- **Task prompt**
Exactly as written, print each of the entries.

- **Records provided**
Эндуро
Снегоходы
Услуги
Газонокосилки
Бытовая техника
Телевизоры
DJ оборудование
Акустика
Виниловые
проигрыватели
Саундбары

- **Task output**
Эндуро
Снегоходы
Услуги
Газонокосилки
Бытовая техника
Телевизоры
DJ оборудование
Акустика
Виниловые
проигрыватели
Саундбары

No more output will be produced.